In the lobby, a Tiffany lamp hovered over the candy counter, which the patrons approached like an altar. On either side, thick-glass cisterns percolated gurgling orange and purple liquids, and the simple smell of popcorn instantly vetoed the thousand odors of Annie’s week.
Annie’s jujubes and box of popcorn lasted her through the colored cartoon and almost to the intermission of Double or Nothing. As she touched up her rouge in the dressing room, Annie looked in the mirror at the other women, evidently of a higher breed than she, for they were helped by uniformed attendants as they took off gloves and hats to apply eye makeup, then fog the air with powder and perfumes.

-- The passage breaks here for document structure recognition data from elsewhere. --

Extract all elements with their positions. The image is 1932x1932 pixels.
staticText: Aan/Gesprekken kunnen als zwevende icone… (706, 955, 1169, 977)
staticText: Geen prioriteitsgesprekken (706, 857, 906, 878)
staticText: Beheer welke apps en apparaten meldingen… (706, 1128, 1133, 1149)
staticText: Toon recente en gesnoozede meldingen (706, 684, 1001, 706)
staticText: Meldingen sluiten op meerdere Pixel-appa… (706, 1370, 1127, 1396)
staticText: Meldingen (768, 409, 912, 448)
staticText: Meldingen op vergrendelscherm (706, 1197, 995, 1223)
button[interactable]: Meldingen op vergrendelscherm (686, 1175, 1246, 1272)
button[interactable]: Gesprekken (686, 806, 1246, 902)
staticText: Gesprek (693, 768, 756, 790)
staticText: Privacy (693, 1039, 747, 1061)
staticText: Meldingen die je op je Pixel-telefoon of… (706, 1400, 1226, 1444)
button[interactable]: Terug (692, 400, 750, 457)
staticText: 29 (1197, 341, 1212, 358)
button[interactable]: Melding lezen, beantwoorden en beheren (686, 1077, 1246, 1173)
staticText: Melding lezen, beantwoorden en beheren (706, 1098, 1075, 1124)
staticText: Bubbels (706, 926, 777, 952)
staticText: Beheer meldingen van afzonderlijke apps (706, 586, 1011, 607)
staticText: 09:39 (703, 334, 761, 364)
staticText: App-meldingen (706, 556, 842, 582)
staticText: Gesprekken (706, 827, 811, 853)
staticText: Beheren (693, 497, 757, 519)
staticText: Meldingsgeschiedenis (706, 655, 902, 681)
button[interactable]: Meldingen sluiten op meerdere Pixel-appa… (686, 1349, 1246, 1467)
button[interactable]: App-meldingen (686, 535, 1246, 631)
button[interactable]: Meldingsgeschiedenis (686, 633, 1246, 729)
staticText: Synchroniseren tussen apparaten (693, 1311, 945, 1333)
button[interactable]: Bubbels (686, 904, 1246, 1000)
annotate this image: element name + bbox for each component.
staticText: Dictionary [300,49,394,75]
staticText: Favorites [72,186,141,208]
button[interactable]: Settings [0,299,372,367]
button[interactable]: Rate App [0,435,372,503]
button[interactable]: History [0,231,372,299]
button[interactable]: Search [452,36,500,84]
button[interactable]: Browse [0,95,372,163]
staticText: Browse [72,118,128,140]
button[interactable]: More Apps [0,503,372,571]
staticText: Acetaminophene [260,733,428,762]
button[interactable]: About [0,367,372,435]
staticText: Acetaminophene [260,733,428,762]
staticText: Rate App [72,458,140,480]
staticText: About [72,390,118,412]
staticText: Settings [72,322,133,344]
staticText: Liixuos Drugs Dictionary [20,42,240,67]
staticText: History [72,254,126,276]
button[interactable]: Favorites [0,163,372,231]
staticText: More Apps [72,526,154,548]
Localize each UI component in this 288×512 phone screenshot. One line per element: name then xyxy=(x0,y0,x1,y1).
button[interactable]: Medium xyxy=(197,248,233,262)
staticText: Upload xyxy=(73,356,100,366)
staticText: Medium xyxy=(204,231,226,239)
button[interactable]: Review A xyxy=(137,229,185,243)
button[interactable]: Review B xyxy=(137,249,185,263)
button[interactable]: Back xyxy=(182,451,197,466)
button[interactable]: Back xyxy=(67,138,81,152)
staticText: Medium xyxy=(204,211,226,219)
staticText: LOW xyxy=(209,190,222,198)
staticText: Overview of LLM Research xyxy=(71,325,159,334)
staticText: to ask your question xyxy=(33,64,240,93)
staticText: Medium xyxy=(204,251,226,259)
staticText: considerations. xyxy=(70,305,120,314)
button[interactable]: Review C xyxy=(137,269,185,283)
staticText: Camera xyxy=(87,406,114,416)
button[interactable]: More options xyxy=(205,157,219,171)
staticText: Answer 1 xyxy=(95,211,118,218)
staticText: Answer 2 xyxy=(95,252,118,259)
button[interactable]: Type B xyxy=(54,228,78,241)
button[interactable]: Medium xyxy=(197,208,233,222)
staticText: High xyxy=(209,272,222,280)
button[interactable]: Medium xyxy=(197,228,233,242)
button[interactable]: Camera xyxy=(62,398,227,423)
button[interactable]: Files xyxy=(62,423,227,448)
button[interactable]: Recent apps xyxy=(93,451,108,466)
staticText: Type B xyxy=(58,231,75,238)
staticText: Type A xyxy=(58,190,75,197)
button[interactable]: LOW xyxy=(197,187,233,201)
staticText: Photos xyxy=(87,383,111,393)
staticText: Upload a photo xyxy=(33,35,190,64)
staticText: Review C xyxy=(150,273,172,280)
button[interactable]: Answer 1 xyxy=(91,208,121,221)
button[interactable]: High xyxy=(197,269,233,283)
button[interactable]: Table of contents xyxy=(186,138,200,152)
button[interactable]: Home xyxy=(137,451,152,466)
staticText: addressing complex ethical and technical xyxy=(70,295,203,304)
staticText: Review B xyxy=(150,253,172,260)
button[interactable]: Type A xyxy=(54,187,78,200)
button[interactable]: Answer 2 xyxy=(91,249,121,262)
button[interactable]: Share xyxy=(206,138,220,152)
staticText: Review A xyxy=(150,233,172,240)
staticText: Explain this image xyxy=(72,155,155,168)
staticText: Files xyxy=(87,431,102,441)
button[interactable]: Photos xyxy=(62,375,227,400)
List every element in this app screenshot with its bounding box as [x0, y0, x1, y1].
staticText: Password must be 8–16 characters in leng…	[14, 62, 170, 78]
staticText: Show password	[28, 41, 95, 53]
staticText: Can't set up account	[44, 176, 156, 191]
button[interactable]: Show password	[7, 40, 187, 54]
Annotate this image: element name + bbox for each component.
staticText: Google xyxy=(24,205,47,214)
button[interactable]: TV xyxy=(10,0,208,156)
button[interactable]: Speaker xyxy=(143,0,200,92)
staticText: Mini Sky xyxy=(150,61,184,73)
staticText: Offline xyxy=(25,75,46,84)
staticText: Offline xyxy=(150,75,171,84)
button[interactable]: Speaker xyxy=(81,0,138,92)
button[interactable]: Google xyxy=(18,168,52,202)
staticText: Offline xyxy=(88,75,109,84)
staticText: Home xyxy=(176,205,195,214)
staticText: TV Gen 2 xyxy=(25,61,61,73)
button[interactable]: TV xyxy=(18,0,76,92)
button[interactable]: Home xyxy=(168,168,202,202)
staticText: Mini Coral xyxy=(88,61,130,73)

After the lights went up at the end of the feature film, a little man Annie mistook for a boy scurried onto the stage and was knocked off his feet by the curtain’s heavy folds as they closed. This, she quickly surmised, was part of the entertainment. In a baritone voice out of proportion to his physique, the man announced the next night as Money Night.r />
“In case you weren’t listening, I didn’t say Saturday night was Monday night, I said Saturday night was Money Night. If Saturday night was Monday night, that would make Sunday Tuesday, right?”
The man went on with his routine as the two strolled up the plushly-carpeted, sloping aisle, Harold explaining to Annie how Money Night worked.
“It’s mainly to draw people who want something for nothing. You keep your ticket, which has a number on it, and if yours is one of the ten called, you get to go up and pick a paper bag off a clothesline stretched across the stage. Every bag is a guaranteed winner. Some hold a dollar or two. Some lucky suckers have escaped with twenty bucks. That’s a week’s wages to the working poor.” Nevers paused. “Luck. That’s the drug that’ll get us through this depression.”
Walking down the sidewalk, Annie took a final peek at the flashing neon facade of the Imperial Theater.
“That was swell, Harold. We’ll have to do that again next week. Can we?”
“That? You don’t want to go there again, doll. That’s a fleapit.”
“A fleapit?”
“A cheap movie house.” Annie looked at him with surprise. “Next week, I’ll take you downtown to the new Carrollton Theater or the Orpheum. If you were impressed by the Imperial, they’ll knock your eyes out.”
* * *
Saturday afternoon, Nevers and Annie picnicked in City Park. They sat on a bedspread by the large lagoon and watched snowball-eating children feed popcorn to the ducks and black swans.
When they finished eating, Nevers took Annie on a tour of the park. In several spots, they detoured around WPA workers digging new lagoons and sculpting statues in the art deco style. Annie admired the McFadden Mansion and could hardly believe the size of the park’s pool with its cascading falls, central raft, and numerous high and low diving boards. What struck her dumb in her tracks, however, was the Peristyle, which resembled the Parthenon floating somehow on marshland. Half the size of a football field, with entrances guarded by marble lions, its fifteen-foot Corinthian columns supported the granite roof. Walking hand in hand with Harold on the cool cement floor, Annie felt for the first time in her life the massive weight of history. Gawking at the ceiling, she thrilled at the idea that it could tumble down and crush her—that in a thousand years she could be found like a citizen of Pompei in the arms of her lover.